In our toddler years we begin to assert ourselves and express our own will independently of the will of others. Mine! No! I am not a you. I have thoughts and opinions and desires that are not yours. I have a will and it is not your will! This is normal and healthy if stewarded well by parents who are engaged and loving, teaching boundaries and consequences along the way.
Parallel to this process, little things like learning to share, to say “sorry,”and to ask for forgiveness teach us that there are other people with a will distinct from ours and we must learn to live with an awareness of that reality. So we learn to have conflict and learn to resolve it. We learn about the boundaries other people have in their lives to protect what they value and prioritize. We learn to tune in to the feelings of others and develop an ability to put ourselves in their shoes, to see things from their perspective. This is called empathy.

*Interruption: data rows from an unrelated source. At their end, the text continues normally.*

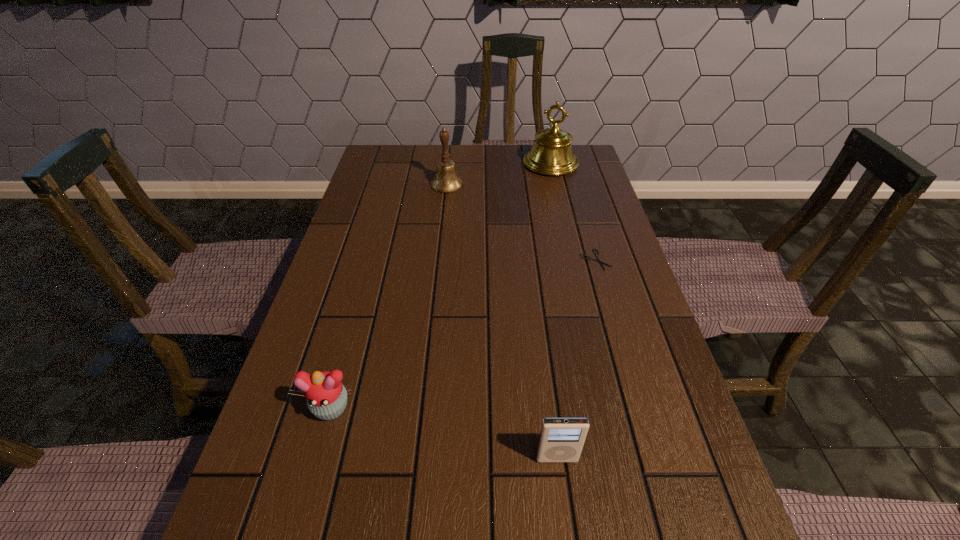 Where is `object that is the fourth nearest to the right bell`? This screenshot has width=960, height=540. object that is the fourth nearest to the right bell is located at coordinates pos(561,439).

Identify the location of object identified as the closest to the nearest object. The height and width of the screenshot is (540, 960). (326, 396). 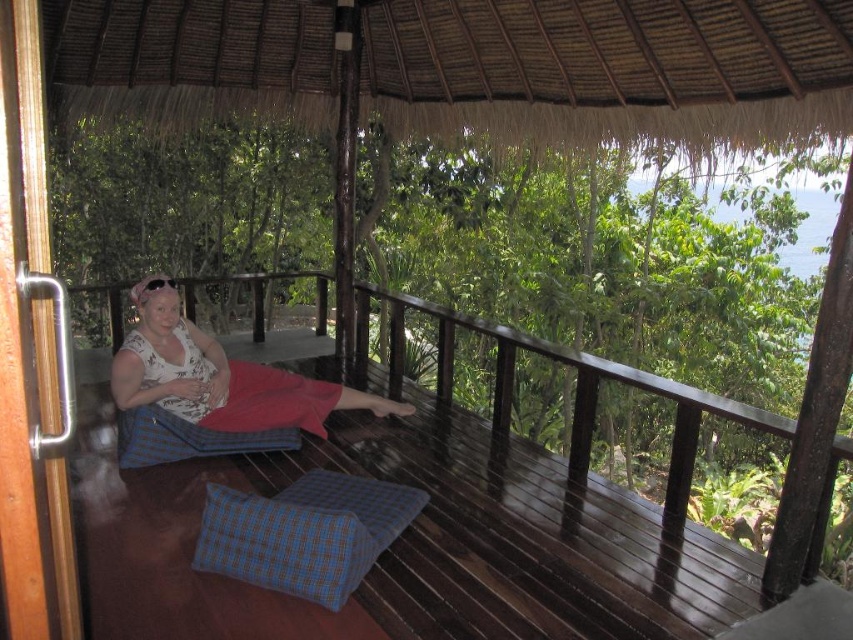 Question: Which object is closer to the camera taking this photo?

Choices:
 (A) thatched straw roof at upper center
 (B) blue checkered pillow at lower center
 (C) matte white blouse at center

Answer: (B)

Question: Which object is positioned farthest from the thatched straw roof at upper center?

Choices:
 (A) matte white blouse at center
 (B) blue checkered pillow at lower center

Answer: (B)

Question: Among these objects, which one is farthest from the camera?

Choices:
 (A) blue checkered pillow at lower center
 (B) matte white blouse at center

Answer: (B)

Question: Can you confirm if matte white blouse at center is positioned below blue checkered pillow at lower center?

Choices:
 (A) yes
 (B) no

Answer: (B)

Question: Can you confirm if thatched straw roof at upper center is smaller than matte white blouse at center?

Choices:
 (A) yes
 (B) no

Answer: (B)

Question: Is thatched straw roof at upper center to the left of matte white blouse at center from the viewer's perspective?

Choices:
 (A) yes
 (B) no

Answer: (B) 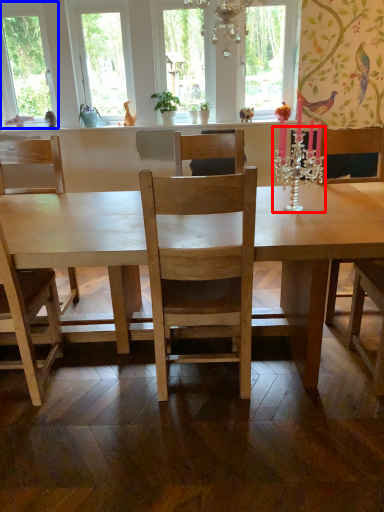 Question: Which of the following is the farthest to the observer, candle holder (highlighted by a red box) or window (highlighted by a blue box)?

Choices:
 (A) candle holder
 (B) window

Answer: (B) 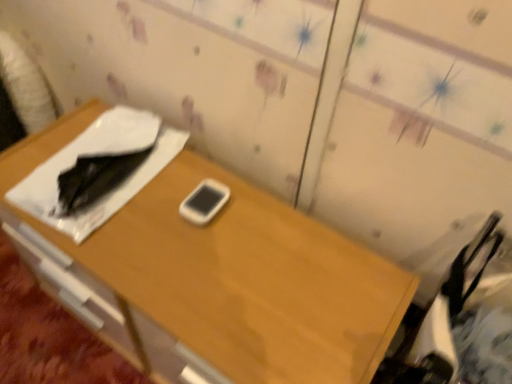 You are a GUI agent. You are given a task and a screenshot of the screen. Output one action in this format:
    pyautogui.click(x=<x>, y=<y>)
    Task: Click on the vacant space to the right of white matte mobile phone at center
    
    Given the screenshot: What is the action you would take?
    pyautogui.click(x=265, y=227) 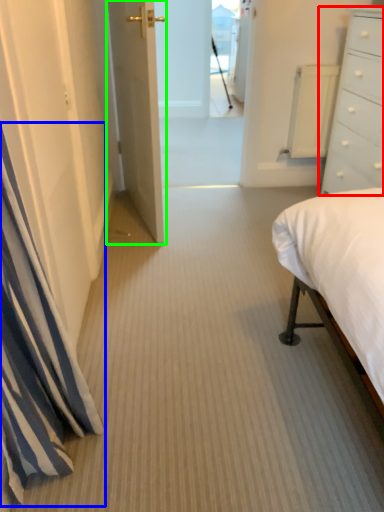 Question: Considering the real-world distances, which object is farthest from chest of drawers (highlighted by a red box)? curtain (highlighted by a blue box) or door (highlighted by a green box)?

Choices:
 (A) curtain
 (B) door

Answer: (A) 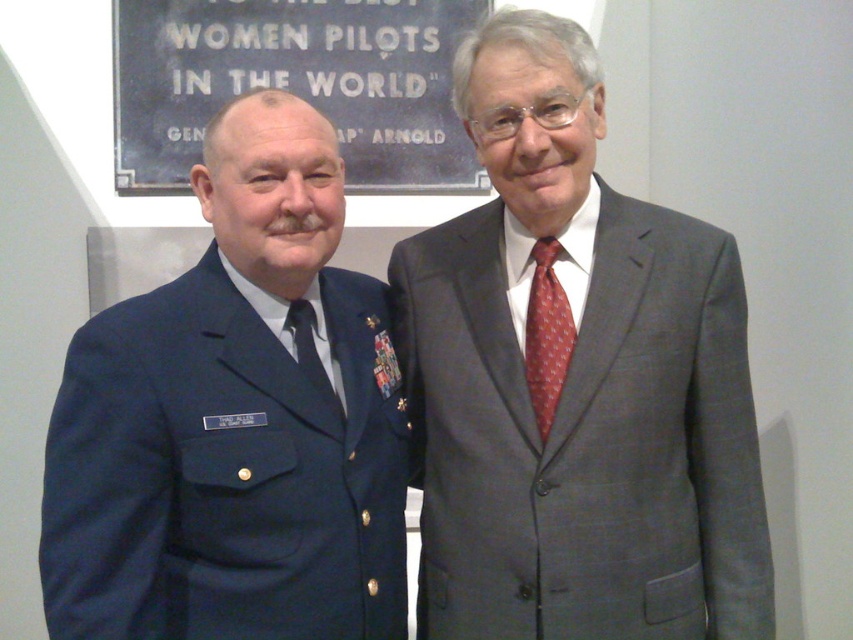 You are a photographer setting up for a group photo. You notice the gray suit at center and the black silk tie at center in the scene. Which item will appear larger in the final photo?

The gray suit at center will appear larger in the final photo because it is taller than the black silk tie at center.

Based on the scene description, which object is positioned higher in the image, the gray suit at center or the navy blue uniform at left?

The gray suit at center is positioned higher in the image than the navy blue uniform at left according to the description. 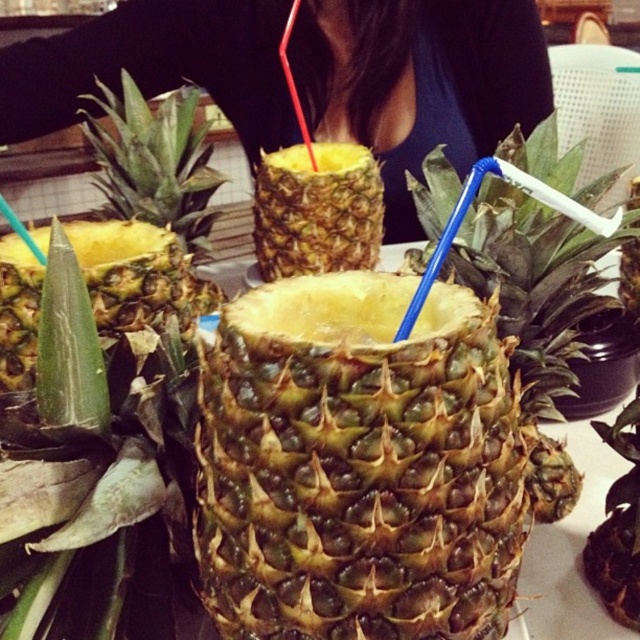 Question: Does green textured pineapple at center have a lesser width compared to black fabric at center?

Choices:
 (A) yes
 (B) no

Answer: (A)

Question: Which object appears farthest from the camera in this image?

Choices:
 (A) green rough pineapple at center
 (B) green textured pineapple at center
 (C) black fabric at center

Answer: (C)

Question: Which object is farther from the camera taking this photo?

Choices:
 (A) black fabric at center
 (B) green rough pineapple at center
 (C) green textured pineapple at center

Answer: (A)

Question: Does green textured pineapple at center have a greater width compared to black fabric at center?

Choices:
 (A) yes
 (B) no

Answer: (B)

Question: Can you confirm if green textured pineapple at center is positioned above black fabric at center?

Choices:
 (A) no
 (B) yes

Answer: (A)

Question: Which point appears closest to the camera in this image?

Choices:
 (A) (449, 420)
 (B) (385, 182)
 (C) (324, 168)

Answer: (A) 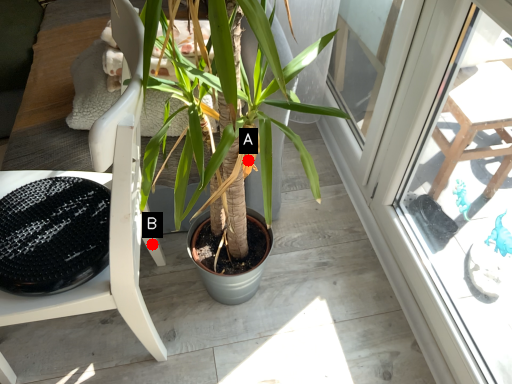 Question: Two points are circled on the image, labeled by A and B beside each circle. Which point is farther to the camera?

Choices:
 (A) A is further
 (B) B is further

Answer: (B) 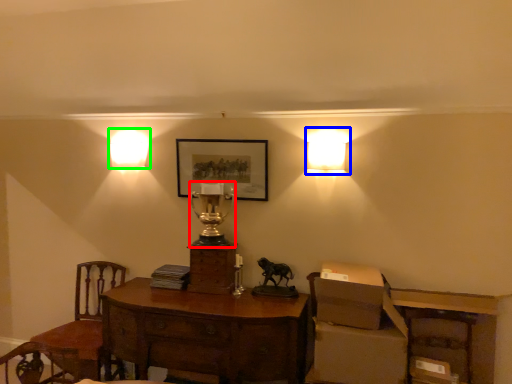 Question: Based on their relative distances, which object is nearer to table lamp (highlighted by a red box)? Choose from lamp (highlighted by a blue box) and lamp (highlighted by a green box).

Choices:
 (A) lamp
 (B) lamp

Answer: (B) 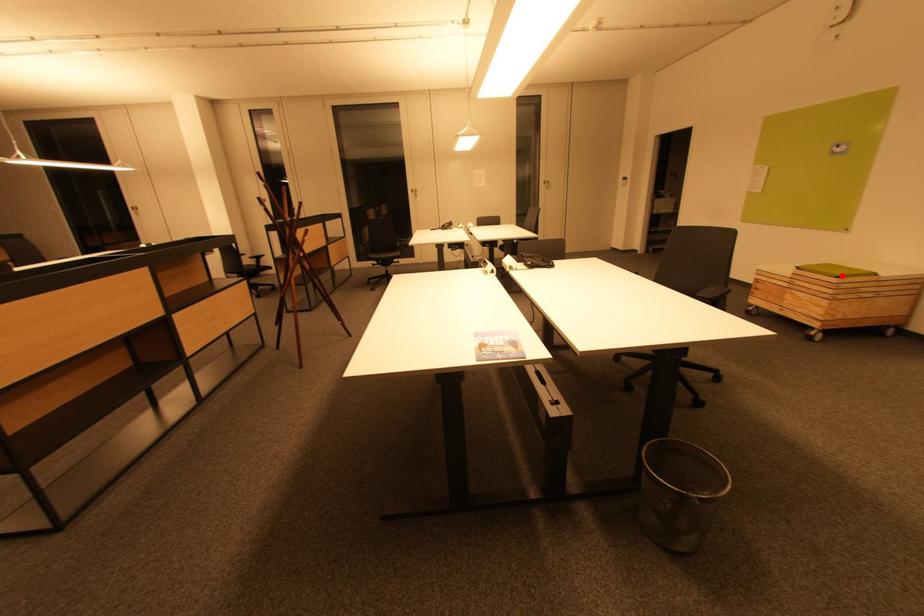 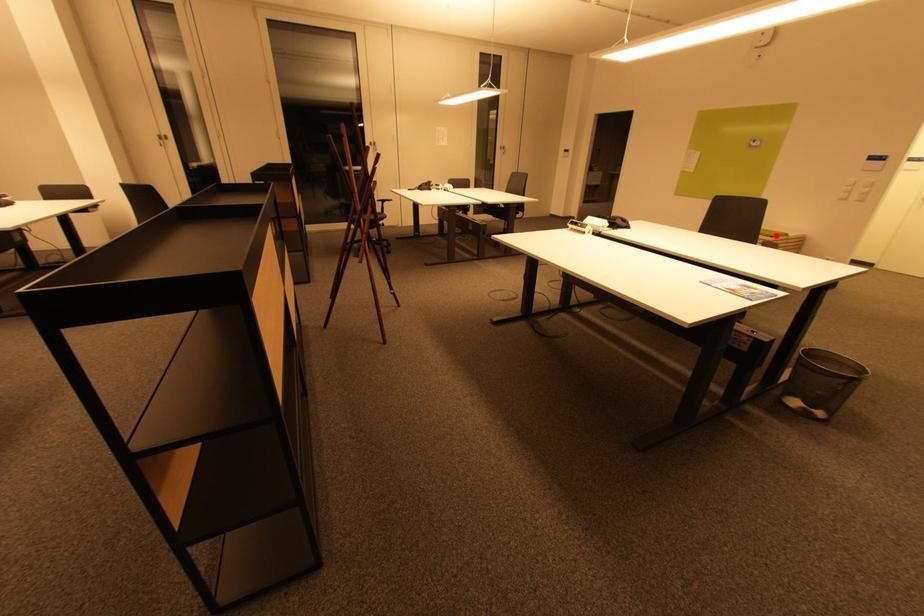 I am providing you with two images of the same scene from different viewpoints. A red point is marked on the first image and another point is marked on the second image. Is the marked point in image1 the same physical position as the marked point in image2?

Yes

Some people (actually more and more in contemporary culture) grow up physically without this aspect of development. We learn that we have a will and that our experiences are valid; but we never really absorb the reality that other people have a will and that their experiences are also valid. With this developmental limitation in place, other people become the furniture of our experience. We understand how they affect our experience. We understand only how our actions affect their experience in the very narrow sense that their responses to our actions affect us.
For true independence to develop, everyone involved has to be independent. If I become independent but don’t allow you to become independent with me, then for my version of reality to stand strong, I need you to need me. I need you to be dependent. I need you to feed my illusions that my will is the only real will and that my experience is the only valid experience. I’m willing to be an angel or the devil to keep this facade intact.
The capacity to experience others as independent people develops when we are very young. Adults who lack this ability don’t have a minor issue that needs tweaking. They have a major lifelong developmental deficit. The healing and transformation needed has to go back to the little boy or little girl within, core lies that have shaped their experience for a lifetime, defenses and coping mechanisms that are all their conscious memory can even recall.